BEGIN Records provided

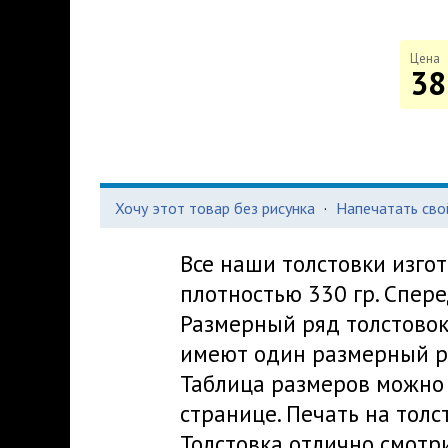
Цена
38
Хочу этот товар без рисунка
·
Напечатать сво
Все наши толстовки изго
плотностью 330 гр. Спер
Размерный ряд толстовок -
имеют один размерный ря
Таблица размеров можно 
странице. Печать на толс
Толстовка отлично смотри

END Records provided

> Task to carry out: Starting at the line with "Хочу этот товар без рисунка", restate each line through the end of the records, both ends included, and stop there.

> Answer to this exercise:
Хочу этот товар без рисунка
·
Напечатать сво
Все наши толстовки изго
плотностью 330 гр. Спер
Размерный ряд толстовок -
имеют один размерный ря
Таблица размеров можно 
странице. Печать на толс
Толстовка отлично смотри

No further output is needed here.